No-fines concrete, made from a uniformly graded coarse aggregate and a cement-
water paste, is beneficial in areas prone to excessive rainfall because of its
excellent drainage properties. The article "Pavement Thickness Design for No-
Fines Concrete Parking Lots," J. of Trans. Engr., 1995: 476-484) employed a
least squares analysis in studying how \(y=\) porosity (\%) is related to \(x=\)
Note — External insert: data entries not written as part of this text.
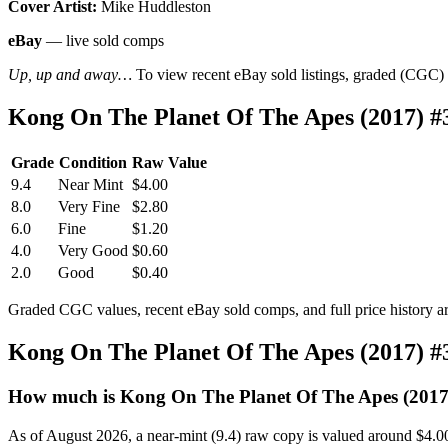
Cover Artist:
Mike Huddleston
eBay
— live sold comps
Up, up and away…
To view recent eBay sold listings, graded (CGC) va
Kong On The Planet Of The Apes (2017) #
Grade
Condition
Raw Value
9.4
Near Mint
$4.00
8.0
Very Fine
$2.80
6.0
Fine
$1.20
4.0
Very Good
$0.60
2.0
Good
$0.40
Graded CGC values, recent eBay sold comps, and full price history a
Kong On The Planet Of The Apes (2017) #
How much is Kong On The Planet Of The Apes (2017
As of August 2026, a near-mint (9.4) raw copy is valued around $4.0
unit weight (pcf) in concrete specimens. Consider the following representative
data:
$$
\begin{array}{l|rrrrrrrr}
x & 99.0 & 101.1 & 102.7 & 103.0 & 105.4 & 107.0 & 108.7 & 110.8 \\
\hline y & 28.8 & 27.9 & 27.0 & 25.2 & 22.8 & 21.5 & 20.9 & 19.6 \\
x & 112.1 & 112.4 & 113.6 & 113.8 & 115.1 & 115.4 & 120.0 \\
\hline y & 17.1 & 18.9 & 16.0 & 16.7 & 13.0 & 13.6 & 10.8 \\
\text { Relevant } & \text { summary } & \text { quantities } & \text { are }
& \Sigma x_{i}=1640.1, \\
\Sigma y_{i}=299.8, \quad \Sigma x_{i}^{2}=179,849.73, & \Sigma x_{i}
y_{i}=32,308.59, \\
\Sigma y_{i}^{2}=6430.06 .
\end{array}
$$
a. Obtain the equation of the estimated regression line. Then create a
scatterplot of the data and graph the estimated line. Does it appear that the
model relationship will explain a great deal of the observed variation in \(y\)
?
b. Interpret the slope of the least squares line.
c. What happens if the estimated line is used to predict porosity when unit
weight is 135 ? Why is this not a good idea?
d. Calculate the residuals corresponding to the first two observations.
e. Calculate and interpret a point estimate of \(\sigma\).
f. What proportion of observed variation in porosity can be attributed to the
approximate linear relationship between unit weight and porosity?